President George Vella "absolutely" does not feel he should resign for failing to personally sign IVF amendments into law, he told reporters on Wednesday.
He has faced calls to step down after he waited until he went abroad before the law was signed by his stand-in, a delay that legal experts said breached the Constitution.
In his first public appearance after returning from the UK last week, Vella told reporters he would not resign but was reluctant to open up about the reasons for his behaviour.
“One day, when the time is right, we will tell the entire story and we will be able to speak more freely,” he said, suggesting that his office restricts him from discussing the issue further.
PN leader Benard Grech was among those to call for his resignation, while the ADPD said the president should be impeached for refusing to sign the law himself.
“Don’t ask me about what they said. Ask them,” Vella told reporters. “There is no need for a resignation."

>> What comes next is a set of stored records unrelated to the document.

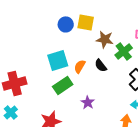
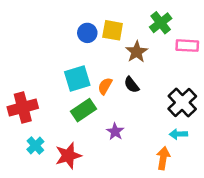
brown star: (105, 39) -> (137, 52), turned 30
green cross: (124, 51) -> (161, 23), moved
cyan cross: (11, 112) -> (35, 145), moved

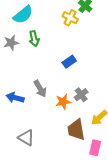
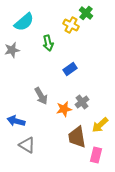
green arrow: (34, 39) -> (48, 43), moved
blue arrow: (15, 98) -> (16, 121), moved

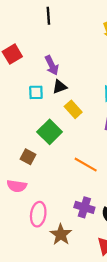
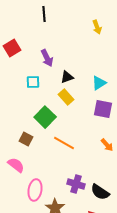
black triangle: (60, 87) -> (67, 77), moved
orange line: (86, 165) -> (64, 143), moved
pink semicircle: (17, 186) -> (16, 165), turned -150

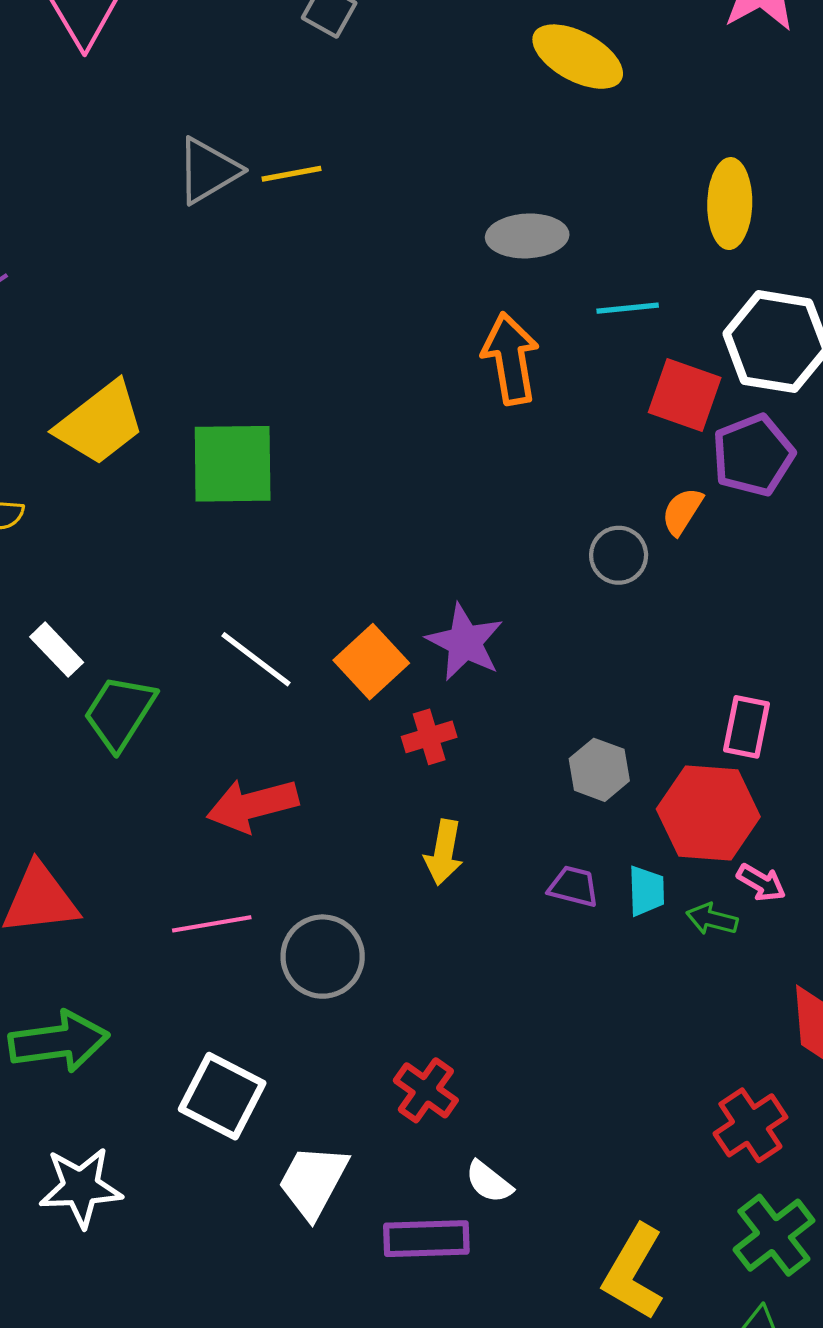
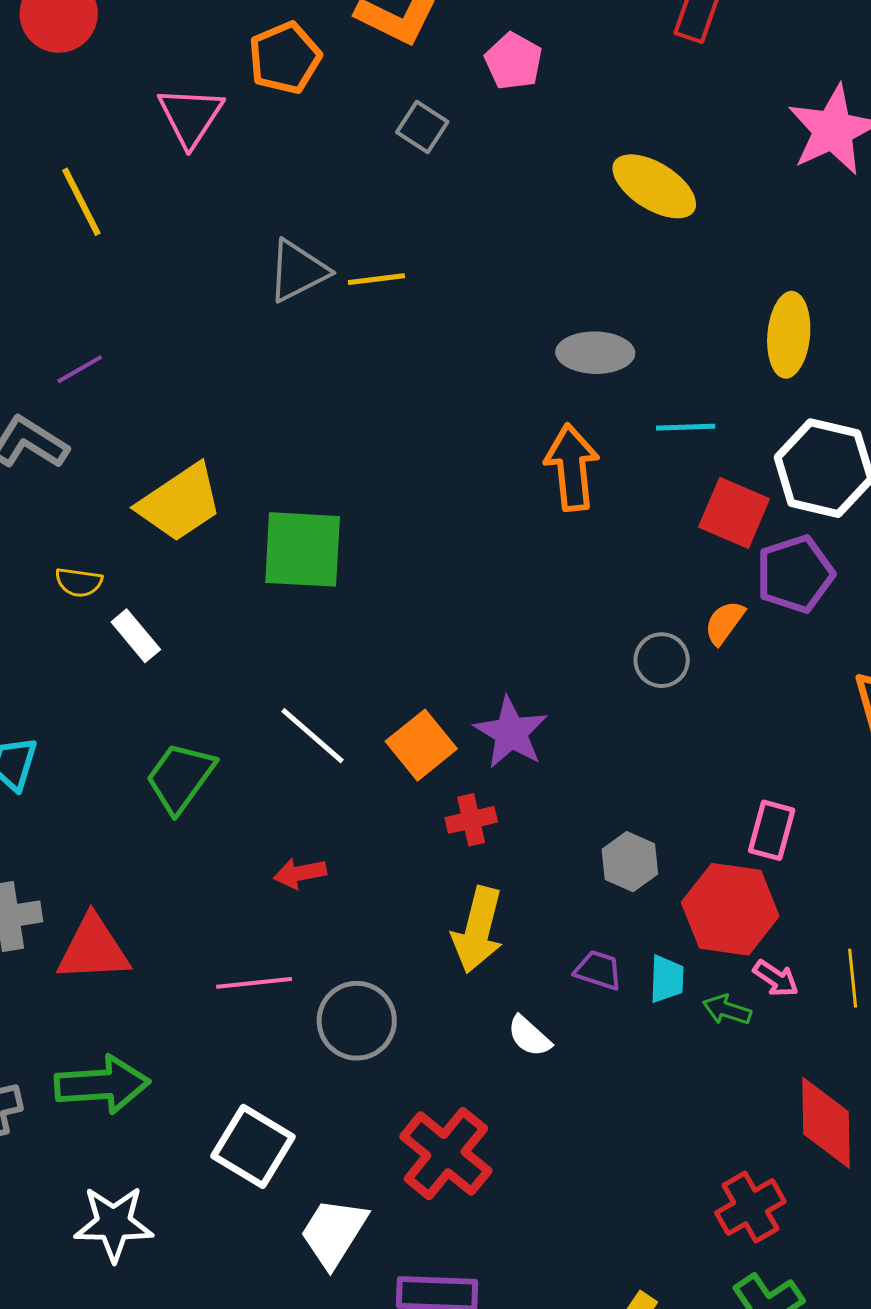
white rectangle: (57, 650) -> (136, 636), moved
red arrow: (252, 805) -> (300, 873), size x0.6
yellow arrow: (444, 852) -> (478, 930), size x1.4
red cross: (426, 1090) -> (446, 1154), size x1.5
white semicircle: (489, 1182) -> (529, 1036), moved

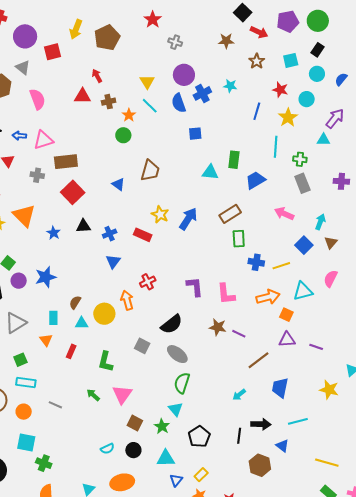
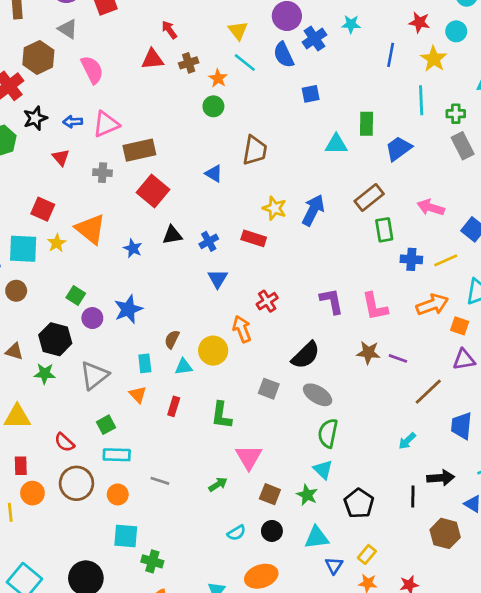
pink arrow: (284, 214) -> (431, 207), moved
green arrow: (93, 395) -> (218, 484), moved, turned 112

The amendments to the IVF law mean that embryos can be tested for nine specific life-limiting conditions before being implanted in the womb as part of the fertility procedure.

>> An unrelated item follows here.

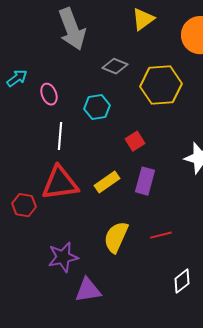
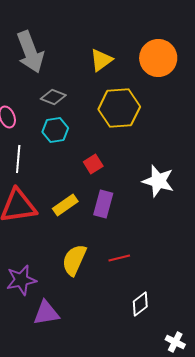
yellow triangle: (143, 19) -> (101, 60), moved
gray diamond: (115, 66) -> (53, 97), moved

After the amendments were overwhelmingly approved in Parliament on July 6, there was speculation that Vella was reluctant to sign the law due to a conflict of conscience.
He is known to have privately expressed reservations about the amendments, which conservative opponents believe violate their pro-life views. However he refused to publicly express his opinion, insisting that the law "will be signed" without committing to being the one to sign it.
After a three-week delay from the bill being passed in parliament by 66 votes in favour and three against, it was signed last week by acting president, Frank Bezzina, as soon as Vella flew to Birmingham.
Two legal experts told Times of Malta that Vella's behaviour breached Article 72 of the Constitution of Malta, which has a provision that states that the president must assent to bills ‘without delay’ once they have passed through parliament.
Vella, who is a doctor by profession, has previously spoken at an anti-abortion rally and has made it clear that he would never sign a bill concerning abortion.
"I would never sign a bill that involves the authorisation of murder," he said last year. “I cannot stop the executive from deciding, that is up to Parliament. But I do have the liberty, if I don’t agree with a bill, to resign and go home, I have no problem doing this.”